Halley’s observations are probably not of great value to climate scientists: his instruments were state-of-the-art for 1699, but it took decades longer for such observations to became accurate and plentiful enough for climate reconstructions. He did set a precedent though – possibly as the first person to go to sea with a barometer and a thermometer – and we’re still following his example more than 300 years later.
Working with the logbooks has done wonders for my knowledge of global geography. If it’s at sea level, one of our ships has probably been there, or at least mentioned sighting it on the way past, and we can travel, vicariously, with them; from Abadan to Zanzibar by way of Cockatoo Island, Fernando Po, Nuku’alofa, Surabaya, and Wuhu (with assistance from lighthouses on Mwana Mwana, Muckle Roe, and Makatumbe).
We’d expect the Royal Navy to spend most of their time in British ports, but we deliberately chose the logs we’re looking at to include those going foreign, and omit the stay-at-homes, because this gives us better information on global weather. This choice means that foreign ports are the most frequently mentioned in our logs. In the 300,000 or so log-pages we’ve looked at so far, Hong Kong tops the ‘most visited’ table (with 23,000 mentions), followed by Bermuda and Shanghai. The first UK port comes in fourth: Devonport (6000 mentions) and though most of these are for the UK naval base near Plymouth, its statistics are boosted by the existence of another base of the same name in Auckland.

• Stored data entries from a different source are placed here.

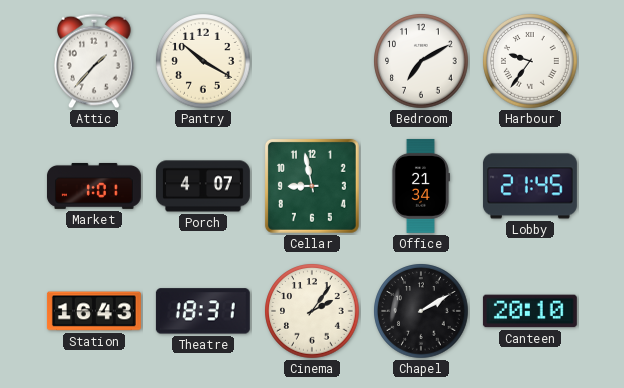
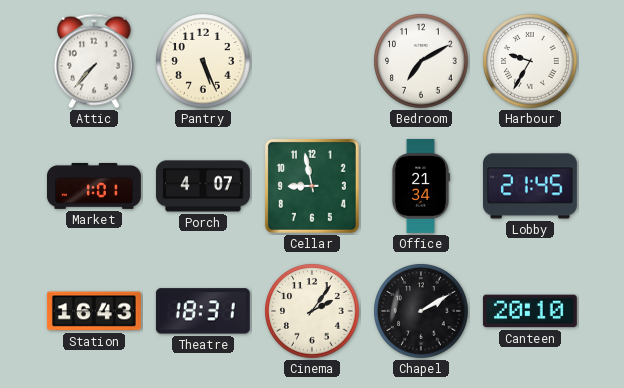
Attic: 1:37 -> 7:37
Pantry: 10:20 -> 5:26
Harbour: 9:36 -> 9:35
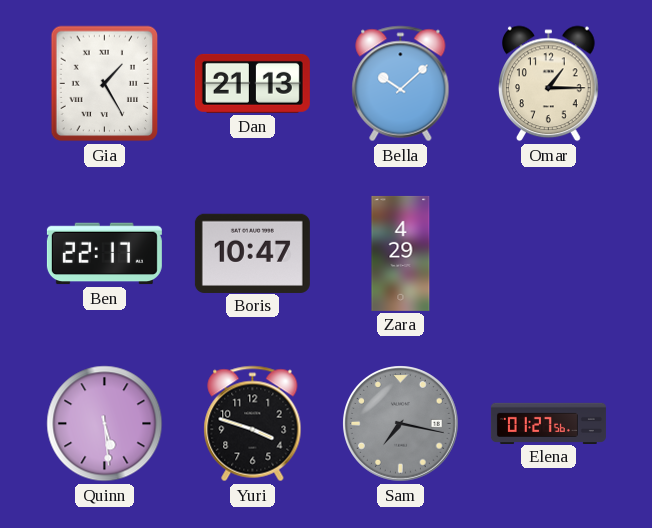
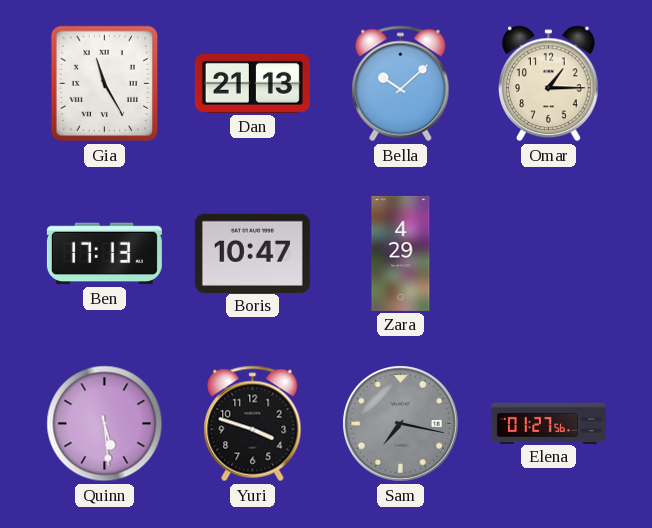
Gia: 1:25 -> 11:25
Ben: 22:17 -> 17:13
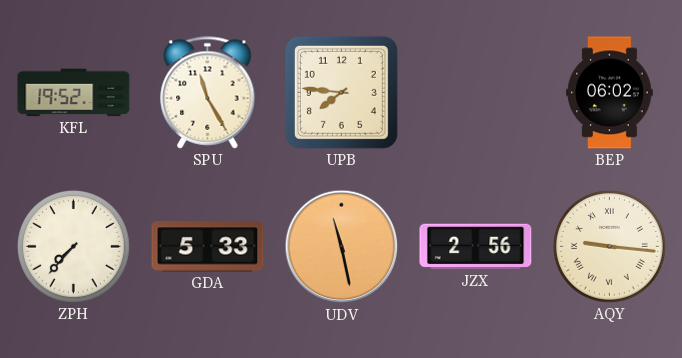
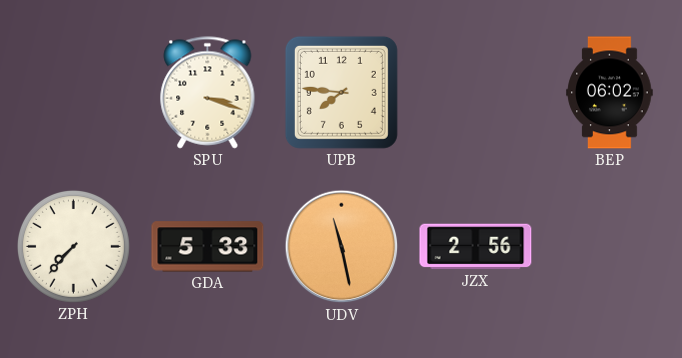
KFL: 19:52 -> none
SPU: 11:25 -> 3:18
AQY: 9:16 -> none
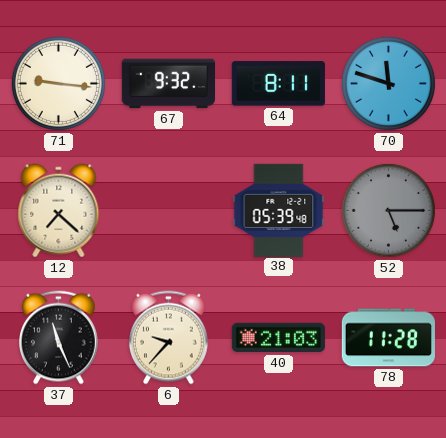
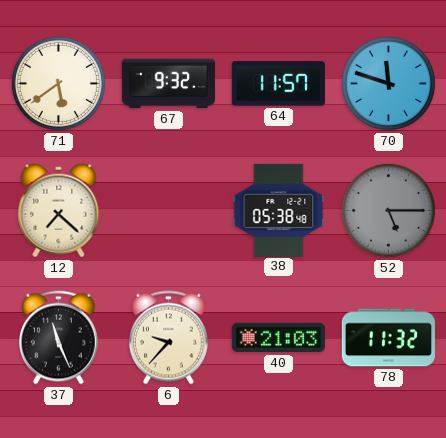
71: 9:16 -> 5:39
64: 8:11 -> 11:57
38: 05:39 -> 05:38
78: 11:28 -> 11:32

The existence of two Devonports highlights a difficulty we run into in using the port names. When the ship is in port, and sometimes when it is operating close to land, the port name or landmark is the only information we have on the ship’s location. So we have to convert the name into a latitude and longitude, and this can be challenging. For many ports a position is not hard to find: Gibraltar, Bombay, Glasgow and Aden are all well known. Many more are only a quick web search away: Esquimalt is on Vancouver Island, Thursday Island is in the Torres strait, and Walvis Bay is in Namibia.
After that it gets harder – East London is nowhere near East London, St Vincent usually means Cape Verde, rather than the identically named place in the West Indies or the Portuguese headland made famous by the battle of 1797. ‘No. 10 dock’, ‘No. 5 buoy’, and ‘No. 7 warf’ are all in Plymouth, but ‘on patrol’, ‘southern base’, and ‘on surveying ground’ could be anywhere.
The Navy are renowned for their courage and seamanship. Their orthography and penmanship are a little more variable, so we have Wei Hai Wei (2345 entries), Wei-hai-wei (1357), Wei hai Wei (633), Wei hai wei (314), Wei-Hai-Wei (231), wei hai wei (91), wei lai wei (69), Weihai wei (57), wei-hai-wei (53), Wei hei wei (33), Wei-hei-wei (32), WEI HAI WEI (30), and even W.H.W (26) – all of which are references to the same place.
With the technology of 1914-22, sorting all this out into a set of positions would have been a terrible job; but modern internet search engines, atlases, encyclopaedias and gazetteers are very powerful tools for tracking down obscure and badly spelt place-names. Today I’m particularly grateful that I live in the future.
I was really excited to see, a few days ago, that we’ve now completed the logs for 100 ships (100! and that only includes those where every page has been looked at by at least three people – there are many more making good progress). So we’ve now got enough information to look at the results from the fleet as a whole, as well as individual ships.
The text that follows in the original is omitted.